In deze zaak heeft het Gerechtshof 's-Hertogenbosch op 19 januari 2017 uitspraak gedaan in hoger beroep over de vaststelling van het vaderschap en de achternaam van een minderjarig kind. De zaak betreft een geschil tussen de ambtenaar van de burgerlijke stand van de gemeente Tilburg en de vrouw, die de moeder van het kind is. De ambtenaar weigerde de achternaam van de vader op de geboorteakte op te nemen, omdat hij twijfels had over de identiteit en nationaliteit van de vader. De rechtbank had eerder het vaderschap van de man vastgesteld, maar de ambtenaar betwistte de Somalische nationaliteit van de man en stelde dat de identiteit niet voldoende was aangetoond.
Tijdens de mondelinge behandeling op 13 december 2016 zijn verschillende partijen gehoord, waaronder de ambtenaar, de vrouw, de man, de bijzondere curator en de Raad voor de Kinderbescherming. De bijzondere curator heeft in haar rapportage aangegeven dat de man de Somalische nationaliteit heeft en dat de juridische status van het kind in overeenstemming moet worden gebracht met de biologische status. De Raad voor de Kinderbescherming steunde deze visie en benadrukte het belang voor het kind om te weten wie zijn vader is.

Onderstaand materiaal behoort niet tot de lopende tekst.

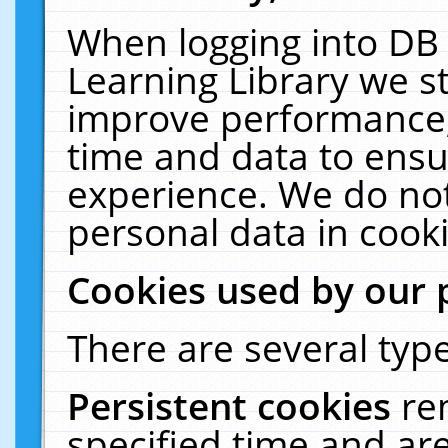
When logging into DB 
Learning Library we s
improve performance, 
time and data to ensu
experience. We do not
personal data in cooki
Cookies used by our 
There are several type
Persistent cookies
re
specified time and ar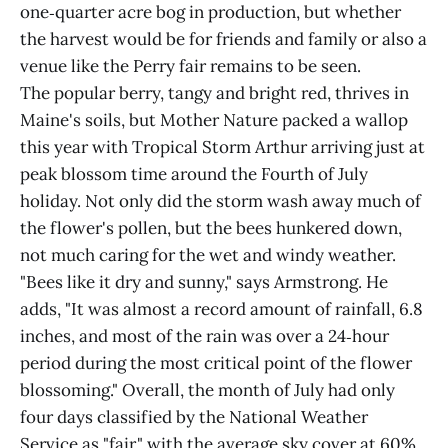
one‑quarter acre bog in production, but whether
the harvest would be for friends and family or also a
venue like the Perry fair remains to be seen.
The popular berry, tangy and bright red, thrives in
Maine's soils, but Mother Nature packed a wallop
this year with Tropical Storm Arthur arriving just at
peak blossom time around the Fourth of July
holiday. Not only did the storm wash away much of
the flower's pollen, but the bees hunkered down,
not much caring for the wet and windy weather.
"Bees like it dry and sunny," says Armstrong. He
adds, "It was almost a record amount of rainfall, 6.8
inches, and most of the rain was over a 24‑hour
period during the most critical point of the flower
blossoming." Overall, the month of July had only
four days classified by the National Weather
Service as "fair," with the average sky cover at 60%,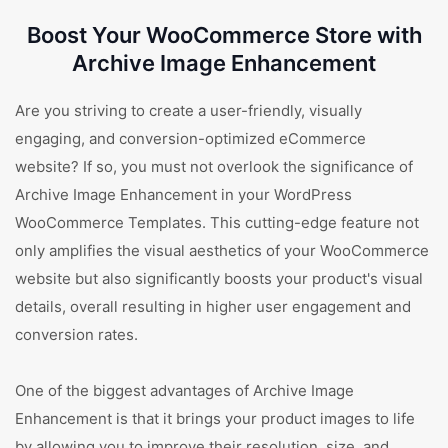
Boost Your WooCommerce Store with
Archive Image Enhancement
Are you striving to create a user-friendly, visually
engaging, and conversion-optimized eCommerce
website? If so, you must not overlook the significance of
Archive Image Enhancement in your WordPress
WooCommerce Templates. This cutting-edge feature not
only amplifies the visual aesthetics of your WooCommerce
website but also significantly boosts your product's visual
details, overall resulting in higher user engagement and
conversion rates.
One of the biggest advantages of Archive Image
Enhancement is that it brings your product images to life
by allowing you to improve their resolution, size, and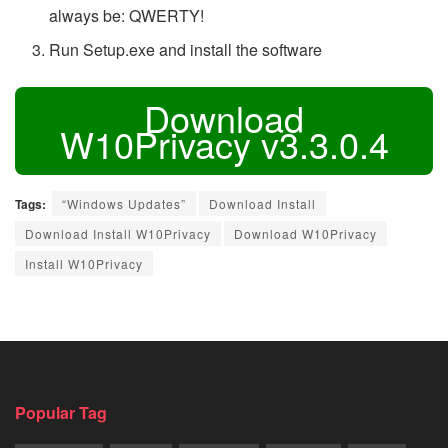
always be: QWERTY!
Run Setup.exe and install the software
Download
W10Privacy v3.3.0.4
Tags:
“Windows Updates”
Download Install
Download Install W10Privacy
Download W10Privacy
Install W10Privacy
Popular Tag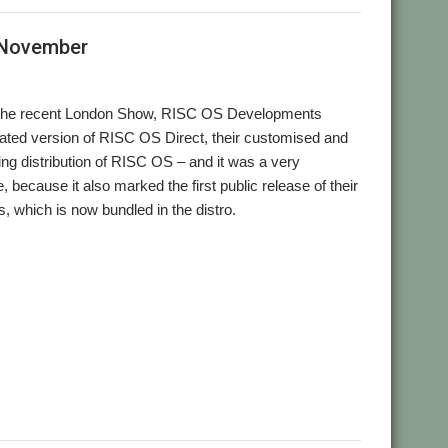
 November
to the recent London Show, RISC OS Developments
ated version of RISC OS Direct, their customised and
ng distribution of RISC OS – and it was a very
, because it also marked the first public release of their
s, which is now bundled in the distro.
,
,
,
,
,
RISC OS Direct
User Group
Wakefield
web browser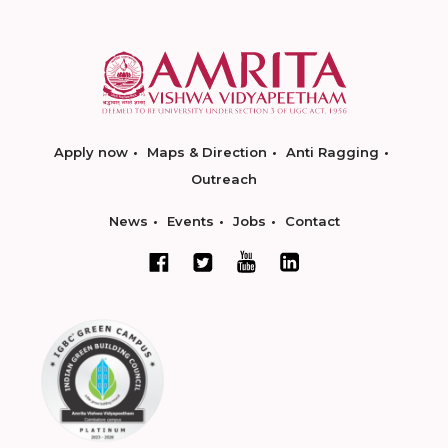
Apply now
Maps & Direction
Anti Ragging
Outreach
News
Events
Jobs
Contact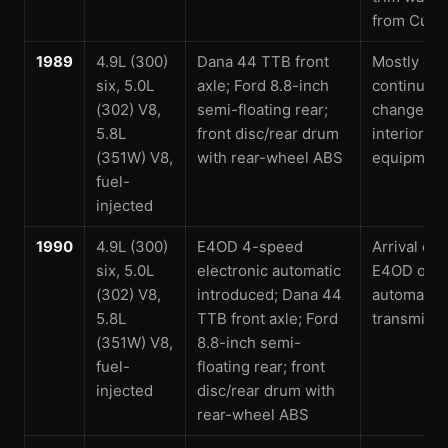
from Cust
1989
4.9L (300)
Dana 44 TTB front
Mostly car
six, 5.0L
axle; Ford 8.8-inch
continued
(302) V8,
semi-floating rear;
changes t
5.8L
front disc/rear drum
interior an
(351W) V8,
with rear-wheel ABS
equipment
fuel-
injected
1990
4.9L (300)
E4OD 4-speed
Arrival of 
six, 5.0L
electronic automatic
E4OD over
(302) V8,
introduced; Dana 44
automatic
5.8L
TTB front axle; Ford
transmissi
(351W) V8,
8.8-inch semi-
fuel-
floating rear; front
injected
disc/rear drum with
rear-wheel ABS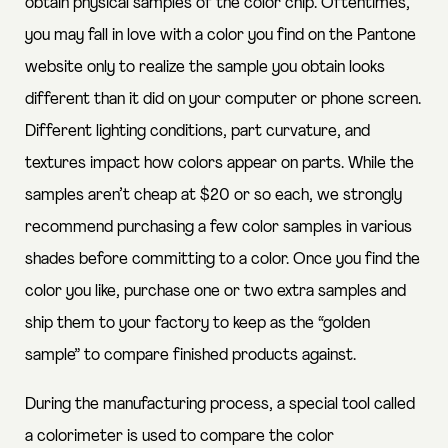
obtain physical samples of the color chip. Oftentimes,
you may fall in love with a color you find on the Pantone
website only to realize the sample you obtain looks
different than it did on your computer or phone screen.
Different lighting conditions, part curvature, and
textures impact how colors appear on parts. While the
samples aren’t cheap at $20 or so each, we strongly
recommend purchasing a few color samples in various
shades before committing to a color. Once you find the
color you like, purchase one or two extra samples and
ship them to your factory to keep as the “golden
sample” to compare finished products against.
During the manufacturing process, a special tool called
a colorimeter is used to compare the color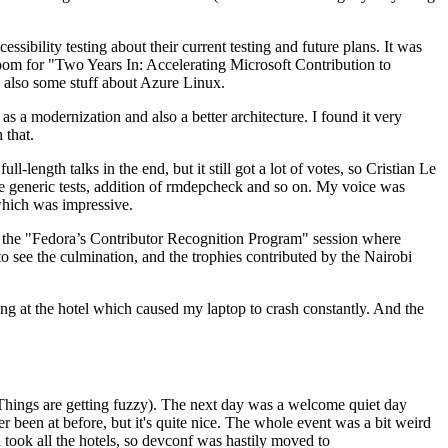
ibility testing about their current testing and future plans. It was
 room for "Two Years In: Accelerating Microsoft Contribution to
also some stuff about Azure Linux.
 a modernization and also a better architecture. I found it very
 that.
length talks in the end, but it still got a lot of votes, so Cristian Le
he generic tests, addition of rmdepcheck and so on. My voice was
 which was impressive.
hen the "Fedora’s Contributor Recognition Program" session where
o see the culmination, and the trophies contributed by the Nairobi
ing at the hotel which caused my laptop to crash constantly. And the
Things are getting fuzzy). The next day was a welcome quiet day
r been at before, but it's quite nice. The whole event was a bit weird
ook all the hotels, so devconf was hastily moved to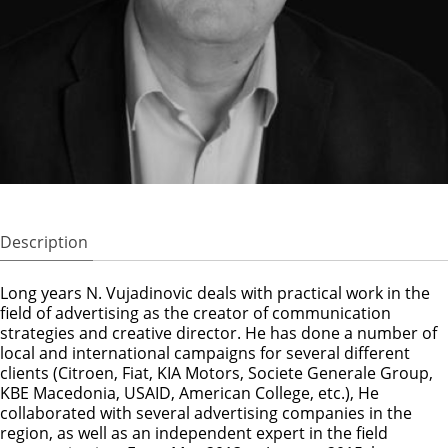
Description
Long years N. Vujadinovic deals with practical work in the
field of advertising as the creator of communication
strategies and creative director. He has done a number of
local and international campaigns for several different
clients (Citroen, Fiat, KIA Motors, Societe Generale Group,
KBE Macedonia, USAID, American College, etc.), He
collaborated with several advertising companies in the
region, as well as an independent expert in the field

Het hof oordeelde dat de ambtenaar niet meer kon betwisten dat de man Somalische nationaliteit heeft en dat de nationaliteitsverklaring van de Somalische ambassadeur in Brussel door de Nederlandse Staat wordt erkend. Het hof concludeerde dat de ouders uitdrukkelijk hadden gekozen om het kind de achternaam van de man te geven, wat in het belang van het kind werd geacht. De bestreden beschikking van de rechtbank werd bekrachtigd, en het hof wees het meer of anders verzochte af.